As a growing number of U.S. states begin to re-open their economies after the coronavirus shutdowns, it’s becoming clear that not all businesses will prosper in the post-lockdown paradigm. While some sectors and industries will outperform—and even benefit from—the new economic reality, others will suffer greatly. With that in mind, it’s imperative that investors know which industries are likely to suffer the most damage in the coming months. What follows is our list of the companies and industries that should be avoided.
Among the companies that were hit the hardest by the coronavirus pandemic were those in the hospitality industry. Hotel chains suffered enormous losses during the nationwide lockdowns as Americans were heavily discouraged from leaving their homes, let alone traveling. Consequently, hotel operators suffered huge increases in room vacancies as customers stayed away in droves.
One of the worst-performing stocks in this category is MGM Resorts International (MGM), a Nevada-based hospitality and entertainment company which operates resorts around the country. With tourism expected to take a dive this summer and possibly into early 2021, its subsidiary MGM Grand Detroit has laid off 2,600 employees, and the parent company has indicated it may have to make additional layoffs. There’s nothing pretty about MGM’s chart; investors would therefore do well to avoid the stock.
Speaking of traveling, the skies are no longer friendly for many of America’s leading airline companies. Among them is Southwest Airlines (LUV), whose stock has shed almost 60% in the first four months of 2020. A COVID-related drop in business flying has hit the company particularly hard, with net bookings of paying passengers having declined by nearly 100% year over year. Analysts, meanwhile, anticipate additional weakness for the industry in the remainder of this year and possibly into 2021. Stay away from LUV if you want to avoid a crash landing.
Not only is travel expected to be down in the post-lockdown world, but dining out is also likely to be out of style for quite some time. Strict new state and federal guidelines will make eating in a sit-down restaurant a less-than-delightful experience for many patrons, and the numbers are expected to be down substantially for the industry. While restaurants with an efficient takeout business are more likely to survive (and even prosper) in the months ahead, some dining establishments won’t be able to adapt as quickly. Among them is Dave & Buster’s Entertainment (PLAY), an eat-and-play themed restaurant which doesn’t have a thriving takeout or delivery service. The company closed all its locations in March and hasn’t yet re-opened them as of early May. PLAY’s chart tells a story and its message screams, “Stay away!”
While restaurants are in the doldrums, many retail chains aren’t faring any better. Whenever a formerly big-name company falls victim to a bearish secular trend, forcing its stock into the speculative “penny” category, it can be very enticing for investors who see a bargain in the ultra-low price. That’s precisely what has happened to the once-great department store J.C. Penney (JCP). The company has fallen on hard times as a combination of declining in-store sales and a virus-led sales collapse have put its stock on the skids, most recently hitting an all-time low of 0.18 per share. Investors would be wise to avoid the temptation to plunge in on JCP, however, as the firm is reportedly considering declaring for bankruptcy.

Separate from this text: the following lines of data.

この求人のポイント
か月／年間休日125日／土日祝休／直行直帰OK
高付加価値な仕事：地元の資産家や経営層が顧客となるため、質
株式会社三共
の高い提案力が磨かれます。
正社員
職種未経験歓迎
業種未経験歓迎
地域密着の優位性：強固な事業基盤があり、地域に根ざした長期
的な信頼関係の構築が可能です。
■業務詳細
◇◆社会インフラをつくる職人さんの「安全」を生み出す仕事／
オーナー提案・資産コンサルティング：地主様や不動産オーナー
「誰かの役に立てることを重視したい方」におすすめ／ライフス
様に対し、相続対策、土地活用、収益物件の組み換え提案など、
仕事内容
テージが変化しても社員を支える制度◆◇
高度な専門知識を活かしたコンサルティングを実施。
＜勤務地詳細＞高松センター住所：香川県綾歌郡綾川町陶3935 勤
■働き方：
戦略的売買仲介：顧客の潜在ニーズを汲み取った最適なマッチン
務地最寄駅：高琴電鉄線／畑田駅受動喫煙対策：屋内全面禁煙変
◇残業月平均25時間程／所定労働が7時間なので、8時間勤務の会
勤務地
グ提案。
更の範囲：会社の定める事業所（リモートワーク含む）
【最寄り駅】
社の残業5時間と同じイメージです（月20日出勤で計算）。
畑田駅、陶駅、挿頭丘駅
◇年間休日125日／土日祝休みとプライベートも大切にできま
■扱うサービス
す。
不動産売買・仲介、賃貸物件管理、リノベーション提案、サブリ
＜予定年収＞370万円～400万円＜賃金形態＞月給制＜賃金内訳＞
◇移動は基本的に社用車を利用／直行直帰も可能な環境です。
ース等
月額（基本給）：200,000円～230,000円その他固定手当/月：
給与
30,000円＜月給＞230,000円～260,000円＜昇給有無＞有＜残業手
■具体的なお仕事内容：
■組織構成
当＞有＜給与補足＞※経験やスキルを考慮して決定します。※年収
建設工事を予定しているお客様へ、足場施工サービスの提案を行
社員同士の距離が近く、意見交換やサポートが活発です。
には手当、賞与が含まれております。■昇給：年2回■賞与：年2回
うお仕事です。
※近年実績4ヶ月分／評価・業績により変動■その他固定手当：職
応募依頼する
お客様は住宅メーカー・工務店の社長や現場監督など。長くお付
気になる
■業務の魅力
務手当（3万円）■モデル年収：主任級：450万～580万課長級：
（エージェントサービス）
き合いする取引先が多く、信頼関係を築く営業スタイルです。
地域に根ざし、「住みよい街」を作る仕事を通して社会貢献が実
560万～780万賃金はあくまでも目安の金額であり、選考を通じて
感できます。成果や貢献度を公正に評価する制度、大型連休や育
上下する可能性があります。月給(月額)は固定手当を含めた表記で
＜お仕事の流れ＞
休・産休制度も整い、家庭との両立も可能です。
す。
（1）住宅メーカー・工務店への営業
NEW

Americans likely won’t be going on cruises anytime soon thanks to the coronavirus. One of the most infamous stories related to the pandemic was when leaked emails earlier this year revealed that Norwegian Cruise Line (NCLH) staff were instructed to downplay risks related to the virus in order to encourage customers to book cruises with the company. However, in a Securities and Exchange Commission filing in May, Norwegian indicated that it faced a potential liquidity crisis over the next 12 months and expressed “substantial doubt” about its ability to sustained profitability. This is definitely one stock to avoid for now.